Both the New Democrats and the Progressive Conservatives have dropped pre-election ads in recent days, highlighting what they see as their leaders’ strengths and the other party’s weaknesses. The Liberals say theirs are on the way.
In early November, the parties will be restricted to spending $1 million on advertising in the six months before the campaign period leading up to the June 2 vote.
For the first time in its history, the NDP said it’s able to compete with the traditionally big ad buys from the other two parties.
Campaign director Michael Balagus said the party is taking advantage of the $2 million it has raised so far this year, on top of a large surplus from the end of last year. Elections Ontario audited statements show the year-end surplus at more than $6 million, versus more than $5 million for the Progressive Conservatives and more than $2 million for the Liberals.
“The very, very successful fundraising that we’ve been able to do – that’s allowed us for the first time in our history to spend this kind of money going to the people of Ontario at such an important time, at such a level,” he said.
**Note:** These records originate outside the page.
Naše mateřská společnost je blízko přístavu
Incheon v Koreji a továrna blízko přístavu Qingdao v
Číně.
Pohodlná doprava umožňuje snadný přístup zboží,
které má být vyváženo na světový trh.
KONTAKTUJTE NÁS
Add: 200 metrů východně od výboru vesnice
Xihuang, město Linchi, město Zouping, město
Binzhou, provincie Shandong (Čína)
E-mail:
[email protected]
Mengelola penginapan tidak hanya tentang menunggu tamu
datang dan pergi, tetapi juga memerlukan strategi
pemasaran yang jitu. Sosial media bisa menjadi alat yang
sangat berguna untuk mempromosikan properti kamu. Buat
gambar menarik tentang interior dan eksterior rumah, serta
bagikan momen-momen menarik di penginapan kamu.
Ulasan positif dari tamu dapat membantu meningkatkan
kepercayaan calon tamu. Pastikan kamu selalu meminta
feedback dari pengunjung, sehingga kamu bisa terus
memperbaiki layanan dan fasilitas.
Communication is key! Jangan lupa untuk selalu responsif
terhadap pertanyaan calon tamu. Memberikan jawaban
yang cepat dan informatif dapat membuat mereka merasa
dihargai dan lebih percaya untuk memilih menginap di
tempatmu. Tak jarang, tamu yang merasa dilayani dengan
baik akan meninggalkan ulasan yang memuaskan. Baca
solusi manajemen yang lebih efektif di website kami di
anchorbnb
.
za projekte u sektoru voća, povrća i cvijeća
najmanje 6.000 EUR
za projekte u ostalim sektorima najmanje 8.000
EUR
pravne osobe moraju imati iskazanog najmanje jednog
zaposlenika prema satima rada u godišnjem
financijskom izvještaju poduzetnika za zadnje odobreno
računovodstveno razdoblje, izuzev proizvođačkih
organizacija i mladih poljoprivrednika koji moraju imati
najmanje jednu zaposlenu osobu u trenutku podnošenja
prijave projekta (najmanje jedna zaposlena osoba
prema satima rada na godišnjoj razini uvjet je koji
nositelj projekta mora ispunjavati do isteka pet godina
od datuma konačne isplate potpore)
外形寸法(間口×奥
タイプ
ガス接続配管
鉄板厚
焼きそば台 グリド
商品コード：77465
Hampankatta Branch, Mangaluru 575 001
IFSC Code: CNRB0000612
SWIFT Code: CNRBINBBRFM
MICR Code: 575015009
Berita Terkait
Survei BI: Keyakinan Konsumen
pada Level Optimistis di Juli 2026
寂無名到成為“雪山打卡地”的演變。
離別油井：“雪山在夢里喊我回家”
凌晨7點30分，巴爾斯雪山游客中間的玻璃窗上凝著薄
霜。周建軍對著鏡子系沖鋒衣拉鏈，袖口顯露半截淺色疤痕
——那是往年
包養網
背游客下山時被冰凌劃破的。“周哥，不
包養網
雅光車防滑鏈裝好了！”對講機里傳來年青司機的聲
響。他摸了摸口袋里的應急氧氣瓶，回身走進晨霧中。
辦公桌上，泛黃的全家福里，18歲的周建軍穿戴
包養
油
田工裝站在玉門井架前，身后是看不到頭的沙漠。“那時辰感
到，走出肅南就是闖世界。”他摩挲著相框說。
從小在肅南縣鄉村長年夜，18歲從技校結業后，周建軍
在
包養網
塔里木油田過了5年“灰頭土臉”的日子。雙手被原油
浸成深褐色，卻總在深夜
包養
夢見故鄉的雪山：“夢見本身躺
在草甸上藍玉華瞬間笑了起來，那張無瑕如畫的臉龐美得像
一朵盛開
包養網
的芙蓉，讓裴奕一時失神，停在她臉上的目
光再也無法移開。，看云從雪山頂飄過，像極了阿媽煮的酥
Balagus said the NDP expects to match the Tories dollar for dollar in this pre-election ad spending
“Our party has never in its history been in this strong a financial position,” he said.
“The bottom line is, we historically have been outspent in elections, and it’s hurt us. We will not be outspent in this election.”
Most of the money is being spent to contrast NDP Leader Andrea Horwath with Premier Doug Ford, Balagus said, highlighting Horwath personally and the party’s vision, as well as the Progressive Conservatives’ record.
A smaller, digital ad buy, is going toward attacking Liberal Leader Steven Del Duca, he said. The NDP and Tory attack ads against Del Duca are similar, both using footage of him silently staring at the camera during a virtual news conference.
The ads tie Del Duca to the previous Liberal government, in which he served as a cabinet minister, and remind voters of the issue of high hydro bills that dogged the Liberals in their last months in power.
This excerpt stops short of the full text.